Даже вьючные верблюды в этой Богом проклятой пустыне взирали на пришельцев, как на унтерменшей – вот что здесь происходит! Как на унтерменшей и прочих недочеловеков!
«Интересно, у кого первого сдадут нервы? – неожиданно загадал Роммель. – У моих легионеров? Нет, у британцев?»
Однако все гадания Лиса Пустыни, как называли теперь генерал-фельдмаршала, оказались напрасными: выстрела так и не прозвучало. Не нашлось ни одного обезумевшего от жары рядового и ни одного по самой природе своей безумного фельдфебеля, который бы попытался пресечь движение этого для обеих сторон вражеского и неизвестно что везущего в своих тюках каравана.
Прошествовал последний верблюд, караван растворился в мерцающей дымке, и только теперь Роммель ощутил, насколько одиноко и тоскливо ему в этой стране-пустыне. И насколько она неизлечимо пустынна.
«Нет, – с яростью молвил он себе – все против тебя на этой земле. Казалось бы, та же пустыня, те же караваны. И те же англичане – в лютых врагах… Все вроде бы то же самое, что представало и перед Наполеоном, даже предательство “вольфшанцкой Директории”. И почти та же слава.
Но жестокость бытия в том и заключается, что в глазах современников ты предстаешь всего лишь тенью Бонапарта. Только тенью. И что из того, что тебя тоже побаиваются – и по ту сторону плато, и по ту сторону моря? Побаиваются-то лишь потому, что помнят о военном гении Наполеона и понимают, как велико для тебя искушение пойти по его африканским стопам.
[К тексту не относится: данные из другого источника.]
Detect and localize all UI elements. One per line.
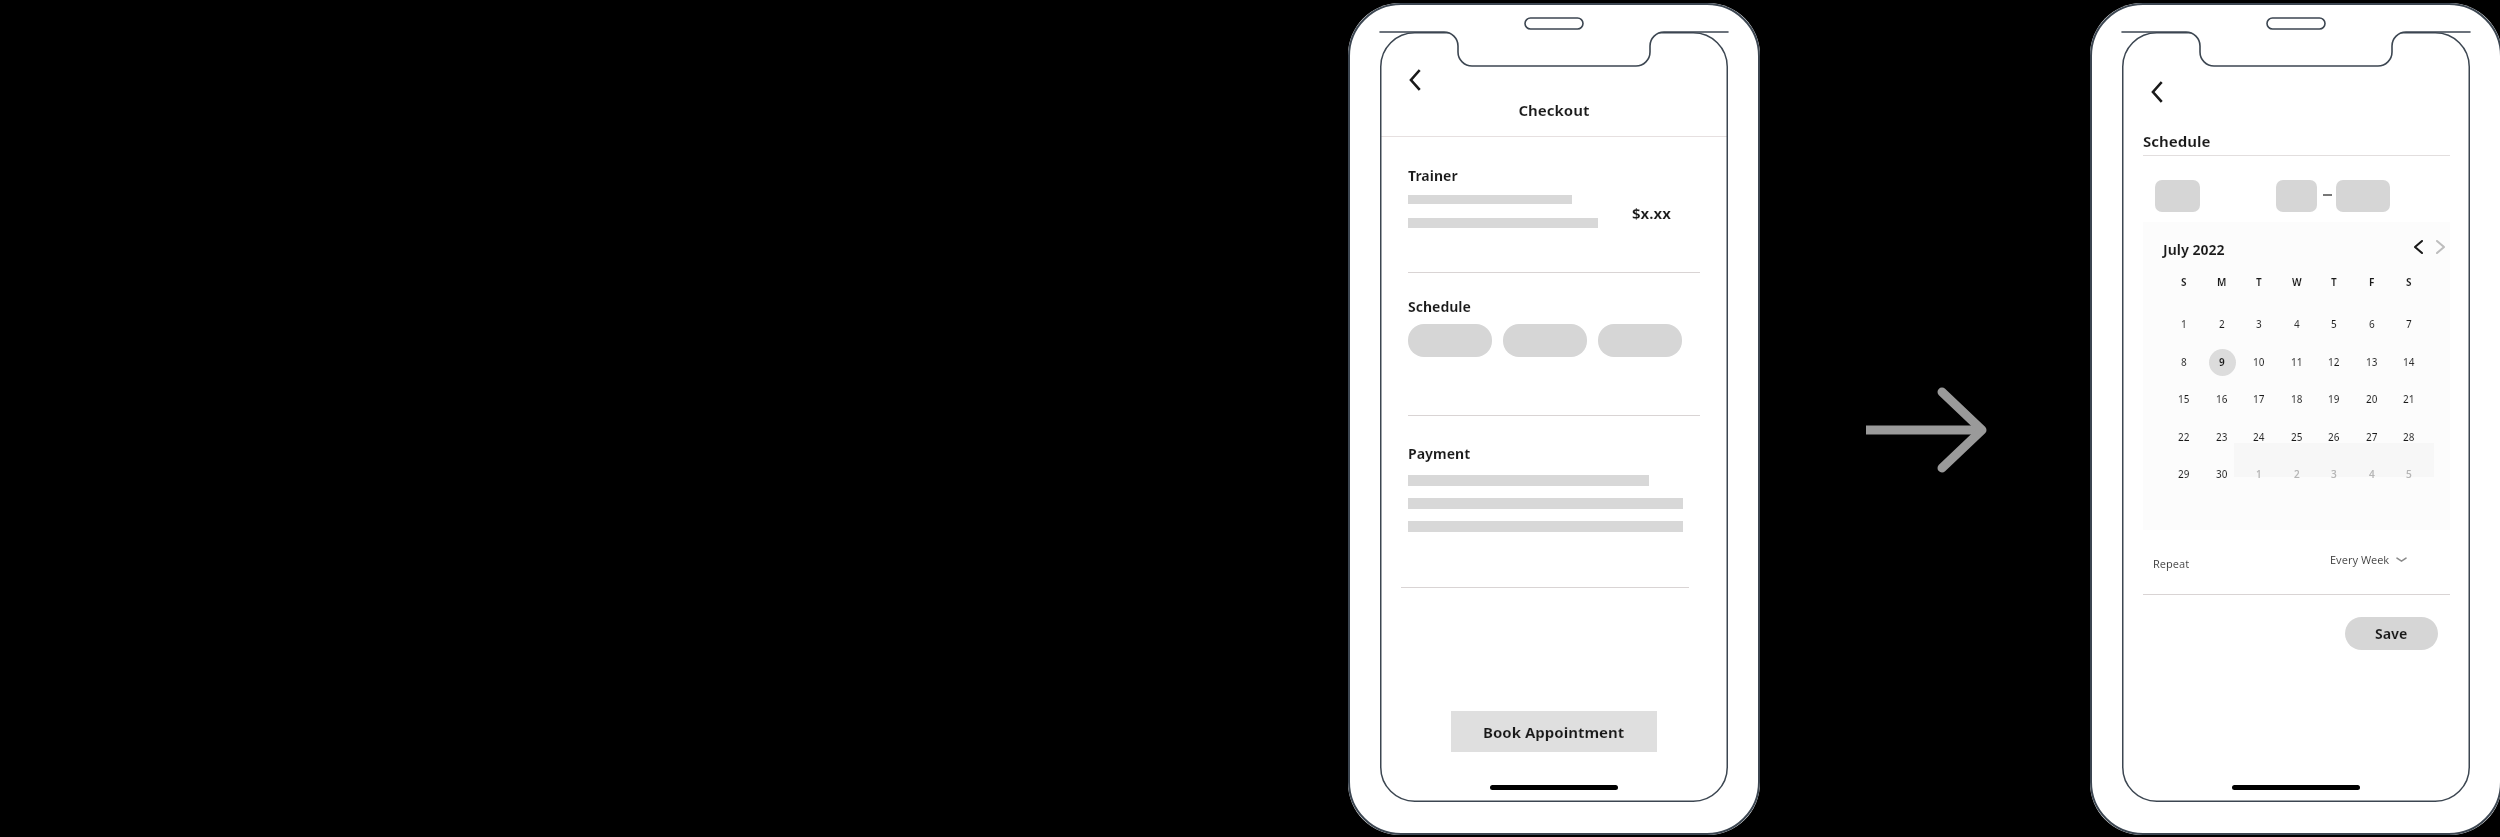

Нет, второго Наполеона эта пустыня сотворить уже, видимо, не способна! Так и остаться тебе Лисом Пустыни, – объявил он приговор собственному честолюбию. – Всего лишь лисом, а никак не повелителем.
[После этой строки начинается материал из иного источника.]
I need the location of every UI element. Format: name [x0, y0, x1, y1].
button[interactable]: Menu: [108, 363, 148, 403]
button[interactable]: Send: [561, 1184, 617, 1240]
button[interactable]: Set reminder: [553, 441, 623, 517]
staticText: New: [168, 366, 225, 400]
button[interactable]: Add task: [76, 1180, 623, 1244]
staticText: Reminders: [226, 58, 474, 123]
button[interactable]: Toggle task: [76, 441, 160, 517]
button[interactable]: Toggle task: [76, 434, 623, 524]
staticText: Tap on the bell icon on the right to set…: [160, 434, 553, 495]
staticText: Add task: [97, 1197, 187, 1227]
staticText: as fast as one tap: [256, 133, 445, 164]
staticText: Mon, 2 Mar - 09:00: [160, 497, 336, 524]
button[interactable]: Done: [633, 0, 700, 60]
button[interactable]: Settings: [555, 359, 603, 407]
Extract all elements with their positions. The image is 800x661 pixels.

А ведь и в самом деле, кто способен будет убедить историков и саму Историю, что виновны в этом африканском крахе не ты и твои легионеры, а… предательство берлинских штабистов, предательство самого фюрера? Ибо нельзя, в высшей степени безнравственно целый корпус посылать на некую “стратегическую” гибель! Если только позволительно говорить на войне о… каком-то там проявлении нравственности!»